Microsoft has announced a piece of French artificial intelligence startup Mistral. According to him, a giant from Redmond made an investment (with a value that was not revealed) and managed to offer Mistral's models to customers of the new Azure computing platform.
On the other hand, the two companies will collaborate on the research and development of applications for European governments. Second, at Microsoft, the investment made was small and will not return to societal participation.
Brad Smith, president of Microsoft, said that the site Axios that Microsoft cannot “own” the AI market and will make a “big transition”, moving away from open code model developers.
Before that, a company invests 13 US dollars in OpenAI, developed by ChatGPT, which is dedicated to them for the proposed models. A parcel between two companies is sent survey on the European Union and the United Kingdom. Smith refuses that Microsoft controls OpenAI.
Mistral less than a year old and is available at US$ 2 bi
A Mistral is a large-scale language model (LLM) development startup. It was funded in May 2023 by Timothée Lacroix (ex-Meta), Guillaume Lampe (ex-Meta) and Arthur Mensch (ex-Google DeepMind).
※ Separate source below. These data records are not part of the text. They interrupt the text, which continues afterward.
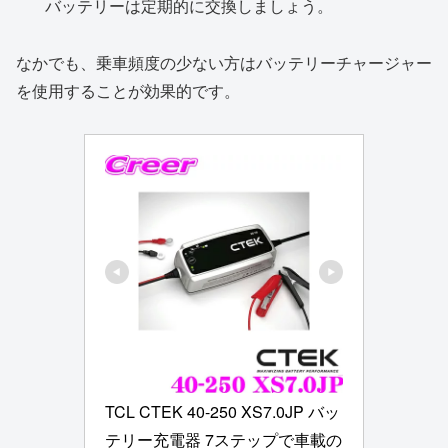
バッテリーは定期的に交換しましょう。
なかでも、乗車頻度の少ない方はバッテリーチャージャー
を使用することが効果的です。
TCL CTEK 40-250 XS7.0JP バッ
テリー充電器 7ステップで車載の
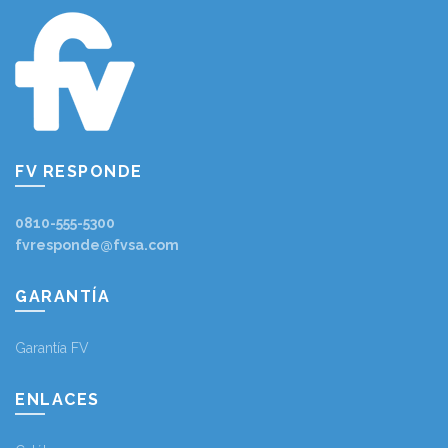
FV RESPONDE
0810-555-5300
fvresponde@fvsa.com
GARANTÍA
Garantía FV
ENLACES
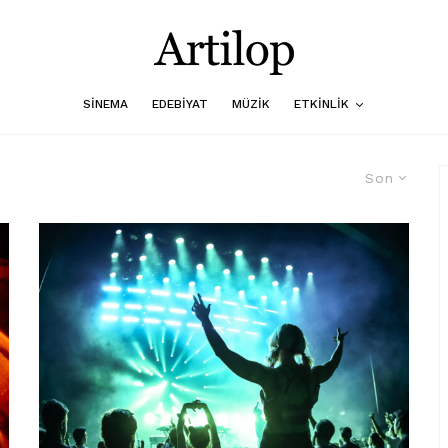
SINEMA
EDEBIYAT
MÜZIK
ETKINLIK
Son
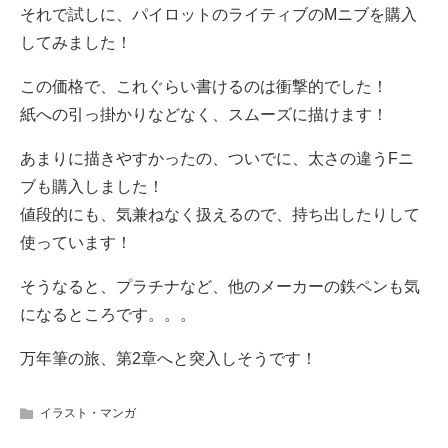
それで試しに、パイロットのライティブのMニブを購入
してみました！
この価格で、これぐらい書けるのは衝撃的でした！
紙への引っ掛かりなどなく、スムーズに描けます！
あまりに描きやすかったの、ついでに、太さの違うFニ
ブも購入しました！
値段的にも、気兼ねなく扱えるので、持ち出したりして
使っています！
そうなると、プラチナなど、他のメーカーの鉄ペンも気
になるところです。。。
万年筆の旅、第2章へと突入しそうです！
イラスト・マンガ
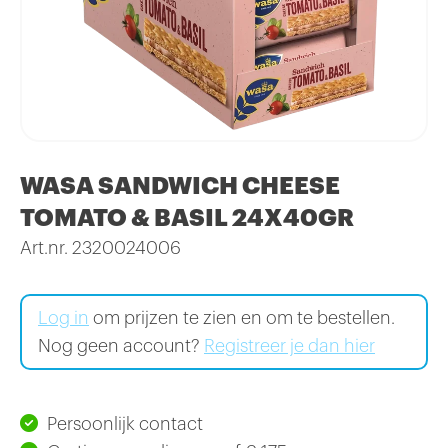
WASA SANDWICH CHEESE
TOMATO & BASIL 24X40GR
Art.nr. 2320024006
Log in
om prijzen te zien en om te bestellen.
Nog geen account?
Registreer je dan hier
Persoonlijk contact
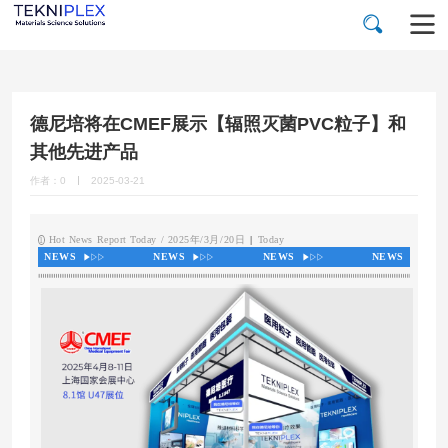
德尼培将在CMEF展示【辐照灭菌PVC粒子】和
其他先进产品
作者：0
2025-03-21
Hot News Report Today / 2025年/3月/20日
|
Today
1
NEWS
NEWS
NEWS
NEWS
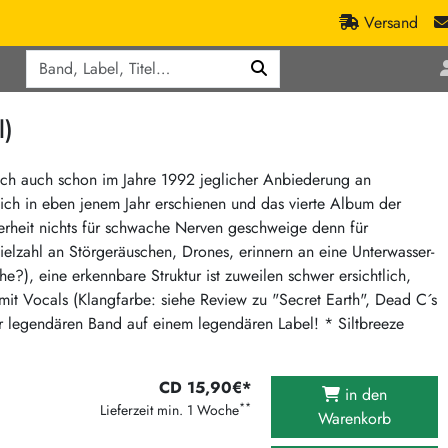
Versand
Q
ic
Aktionen
l)
lassik
Staatsakt-Aktion
ract / Ambient
Crazysane Günstiger
ich auch schon im Jahre 1992 jeglicher Anbiederung an
lich in eben jenem Jahr erschienen und das vierte Album der
tronic Goods
Fuzzorama günstiger
herheit nichts für schwache Nerven geschweige denn für
Tapete Records günstiger
/Ska
elzahl an Störgeräuschen, Drones, erinnern an eine Unterwasser-
/ Exotica / Jazz
Sunny Sunny Bastards Summer 26
), eine erkennbare Struktur ist zuweilen schwer ersichtlich,
t Vocals (Klangfarbe: siehe Review zu "Secret Earth", Dead C´s
Warner Rockerwochen
er legendären Band auf einem legendären Label! * Siltbreeze
op
Universal Vinyl Günstig
ae / Dub
International Anthem Sommer 2026
CD 15,90€*
in den
BMG Aktion
**
Lieferzeit min. 1 Woche
Warenkorb
Music on Vinyl-Aktion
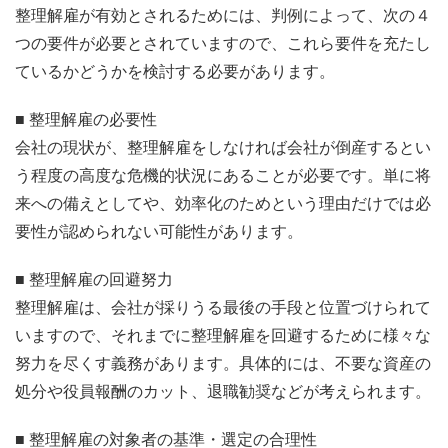
整理解雇が有効とされるためには、判例によって、次の４
つの要件が必要とされていますので、これら要件を充たし
ているかどうかを検討する必要があります。
■ 整理解雇の必要性
会社の現状が、整理解雇をしなければ会社が倒産するとい
う程度の高度な危機的状況にあることが必要です。単に将
来への備えとしてや、効率化のためという理由だけでは必
要性が認められない可能性があります。
■ 整理解雇の回避努力
整理解雇は、会社が採りうる最後の手段と位置づけられて
いますので、それまでに整理解雇を回避するために様々な
努力を尽くす義務があります。具体的には、不要な資産の
処分や役員報酬のカット、退職勧奨などが考えられます。
■ 整理解雇の対象者の基準・選定の合理性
After a young age, the company has received more than 500 million US dollars in investments and is available for more than 2 billion US dollars — the comparison title, OpenAI is available for 86 million US dollars. Today your main product is the Mistral Large model, available via API page.
The company says Mistral Large is up against Claude 2 (from Anthropic), Gemini Pro 1.0 (from Google), Llama 2 (from Meta) and GPT-3.5 (from OpenAI). In our enterprise tests, it is also based on GPT-4, as well as OpenAI. Unfortunately, there are no independent testicle results on the model either.
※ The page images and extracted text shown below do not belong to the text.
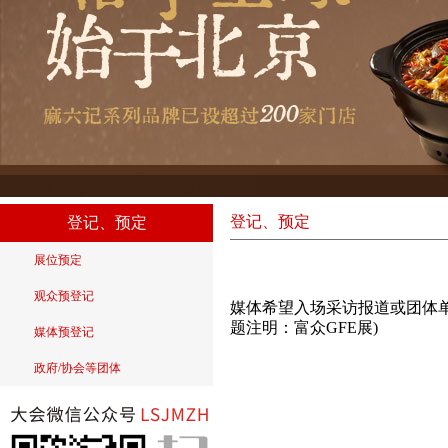
登记、预定
登记、预定
展位预定
观众预登记
媒体希望入场采访报道或团体单位组团
题注明：富众GFE展)
媒体预登记
政府/协会等团体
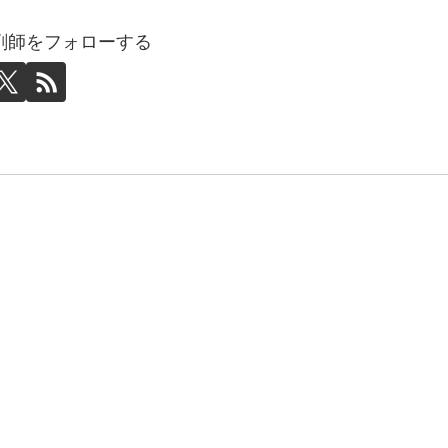
剤師をフォローする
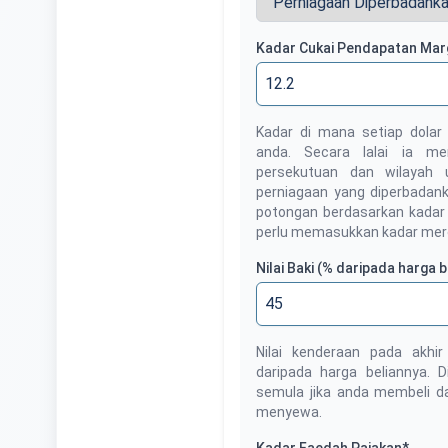
Kadar Cukai Pendapatan Mar
Kadar di mana setiap dolar
anda. Secara lalai ia m
persekutuan dan wilayah u
perniagaan yang diperbadan
potongan berdasarkan kadar 
perlu memasukkan kadar mere
Nilai Baki (% daripada harga b
Nilai kenderaan pada akhi
daripada harga beliannya. D
semula jika anda membeli dan
menyewa.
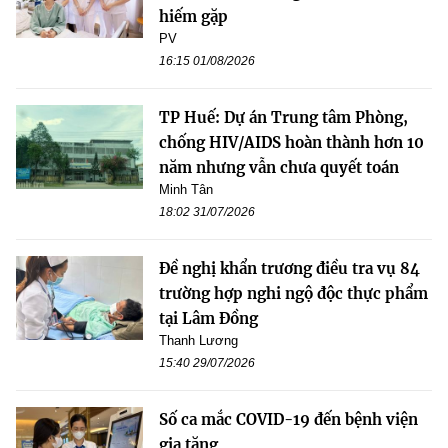
hiếm gặp
PV
16:15 01/08/2026
TP Huế: Dự án Trung tâm Phòng,
chống HIV/AIDS hoàn thành hơn 10
năm nhưng vẫn chưa quyết toán
Minh Tân
18:02 31/07/2026
Đề nghị khẩn trương điều tra vụ 84
trường hợp nghi ngộ độc thực phẩm
tại Lâm Đồng
Thanh Lương
15:40 29/07/2026
Số ca mắc COVID-19 đến bệnh viện
gia tăng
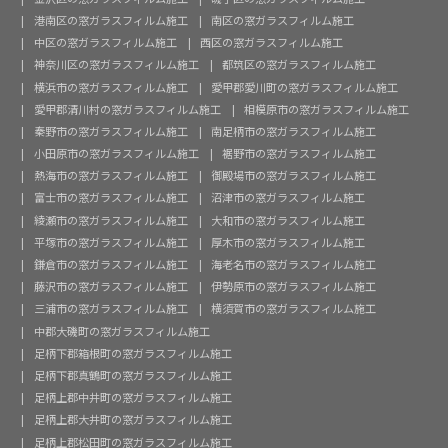
港南区の窓ガラスフィルム施工
南区の窓ガラスフィルム施工
中区の窓ガラスフィルム施工
西区の窓ガラスフィルム施工
神奈川区の窓ガラスフィルム施工
都筑区の窓ガラスフィルム施工
横浜市の窓ガラスフィルム施工
愛甲郡愛川町の窓ガラスフィルム施工
愛甲郡清川村の窓ガラスフィルム施工
相模原市の窓ガラスフィルム施工
秦野市の窓ガラスフィルム施工
南足柄市の窓ガラスフィルム施工
小田原市の窓ガラスフィルム施工
裾野市の窓ガラスフィルム施工
熱海市の窓ガラスフィルム施工
御殿場市の窓ガラスフィルム施工
富士市の窓ガラスフィルム施工
沼津市の窓ガラスフィルム施工
綾瀬市の窓ガラスフィルム施工
大和市の窓ガラスフィルム施工
平塚市の窓ガラスフィルム施工
厚木市の窓ガラスフィルム施工
鎌倉市の窓ガラスフィルム施工
海老名市の窓ガラスフィルム施工
藤沢市の窓ガラスフィルム施工
伊勢原市の窓ガラスフィルム施工
三浦市の窓ガラスフィルム施工
横須賀市の窓ガラスフィルム施工
中郡大磯町の窓ガラスフィルム施工
足柄下郡箱根町の窓ガラスフィルム施工
足柄下郡真鶴町の窓ガラスフィルム施工
足柄上郡中井町の窓ガラスフィルム施工
足柄上郡大井町の窓ガラスフィルム施工
足柄上郡松田町の窓ガラスフィルム施工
In addition, because of Microsoft, Mistral launched its assistant, which gave them a French name: cat. The chatbot is also in beta and free, in addition to the option of three models: Mistral Large, Mistral Small (which balances service and benefit) and Mistral Next (designed to be concise). Le Chat speaks English, French, Italian, German and Spanish, and he also knows how to write code.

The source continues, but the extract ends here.